# Auto Shops in L.A



## GarrettSER (Apr 6, 2003)

Anyone know of any reputable auto shops in the San Fernando Valley that do good custom engine work and installations?


----------



## GarrettSER (Apr 6, 2003)

Okay, how about in the entire Los Angeles area? Come on guys, someone here has to know someone who can do decent work.


----------



## TheVodKA (Sep 19, 2002)

if you want a motor built, top end performance in North Hollywood do a great job, but they're not cheap. I don't think they do installs either.


----------



## sentraturbo (Sep 20, 2002)

if you don't mind the drive, just go the mckinney... they are in the 909...


----------



## GarrettSER (Apr 6, 2003)

sentraturbo said:


> if you don't mind the drive, just go the mckinney... they are in the 909...

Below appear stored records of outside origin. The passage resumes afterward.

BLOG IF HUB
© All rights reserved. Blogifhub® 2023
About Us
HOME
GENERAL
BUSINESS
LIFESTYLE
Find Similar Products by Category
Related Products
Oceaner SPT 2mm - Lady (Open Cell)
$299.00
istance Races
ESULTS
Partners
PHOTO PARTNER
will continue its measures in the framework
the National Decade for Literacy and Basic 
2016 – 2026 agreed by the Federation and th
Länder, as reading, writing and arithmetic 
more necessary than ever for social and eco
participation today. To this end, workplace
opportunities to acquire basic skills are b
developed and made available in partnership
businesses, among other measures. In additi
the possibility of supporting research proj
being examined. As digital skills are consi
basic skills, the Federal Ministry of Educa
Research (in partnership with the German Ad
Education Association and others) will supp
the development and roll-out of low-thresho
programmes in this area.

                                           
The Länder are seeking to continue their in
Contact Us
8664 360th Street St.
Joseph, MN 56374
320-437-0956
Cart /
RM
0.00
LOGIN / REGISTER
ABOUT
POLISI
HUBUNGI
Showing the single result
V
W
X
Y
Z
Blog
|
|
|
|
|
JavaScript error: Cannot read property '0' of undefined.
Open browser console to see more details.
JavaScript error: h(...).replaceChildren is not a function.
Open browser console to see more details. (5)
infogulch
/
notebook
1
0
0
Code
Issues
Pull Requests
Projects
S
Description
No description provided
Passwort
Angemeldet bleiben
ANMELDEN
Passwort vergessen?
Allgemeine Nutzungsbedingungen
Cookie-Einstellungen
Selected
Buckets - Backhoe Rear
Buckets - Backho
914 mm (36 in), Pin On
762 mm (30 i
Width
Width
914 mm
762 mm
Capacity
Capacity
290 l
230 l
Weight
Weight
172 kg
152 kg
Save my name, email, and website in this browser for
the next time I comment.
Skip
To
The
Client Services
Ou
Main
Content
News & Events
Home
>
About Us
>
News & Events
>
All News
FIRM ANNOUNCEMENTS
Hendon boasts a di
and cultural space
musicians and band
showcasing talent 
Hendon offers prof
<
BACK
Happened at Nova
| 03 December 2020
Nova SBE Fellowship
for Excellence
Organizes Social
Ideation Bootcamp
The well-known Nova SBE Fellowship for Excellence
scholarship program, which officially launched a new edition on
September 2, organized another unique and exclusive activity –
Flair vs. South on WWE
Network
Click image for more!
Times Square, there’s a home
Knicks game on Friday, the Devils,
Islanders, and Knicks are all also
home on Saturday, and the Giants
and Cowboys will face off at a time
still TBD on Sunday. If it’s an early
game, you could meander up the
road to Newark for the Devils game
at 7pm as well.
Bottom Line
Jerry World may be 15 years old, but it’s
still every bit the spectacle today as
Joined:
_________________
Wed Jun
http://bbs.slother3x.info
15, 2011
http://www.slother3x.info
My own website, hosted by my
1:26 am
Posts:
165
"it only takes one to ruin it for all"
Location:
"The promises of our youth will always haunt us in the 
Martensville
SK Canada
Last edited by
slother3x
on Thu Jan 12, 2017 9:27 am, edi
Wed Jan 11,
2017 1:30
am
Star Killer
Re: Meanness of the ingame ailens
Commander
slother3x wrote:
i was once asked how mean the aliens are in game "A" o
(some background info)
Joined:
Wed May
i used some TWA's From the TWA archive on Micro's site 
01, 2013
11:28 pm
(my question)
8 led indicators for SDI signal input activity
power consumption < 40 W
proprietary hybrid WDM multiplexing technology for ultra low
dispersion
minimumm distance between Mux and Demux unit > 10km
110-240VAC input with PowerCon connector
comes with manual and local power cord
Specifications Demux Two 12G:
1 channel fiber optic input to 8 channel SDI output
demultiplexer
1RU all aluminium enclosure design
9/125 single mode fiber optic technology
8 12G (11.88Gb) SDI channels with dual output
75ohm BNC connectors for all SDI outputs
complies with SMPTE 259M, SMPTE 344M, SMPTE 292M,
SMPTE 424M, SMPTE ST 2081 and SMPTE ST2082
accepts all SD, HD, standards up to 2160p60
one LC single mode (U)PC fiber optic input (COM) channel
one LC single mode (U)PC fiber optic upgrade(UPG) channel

What all do they do? Thanks for the replies, I appreciate it.


----------



## sentraturbo (Sep 20, 2002)

mckinney does everything... i was going to go to mckinney in the first place to do all my work, but i ended up staying local in fresno... mckinney, i believe, were the first people who put a rb25 into a 240sx... they also do a lot of sr20's in 510's, 240z, 240sx, etc... they do a lot of work... they are a little pricey also, but i think well worth it...


----------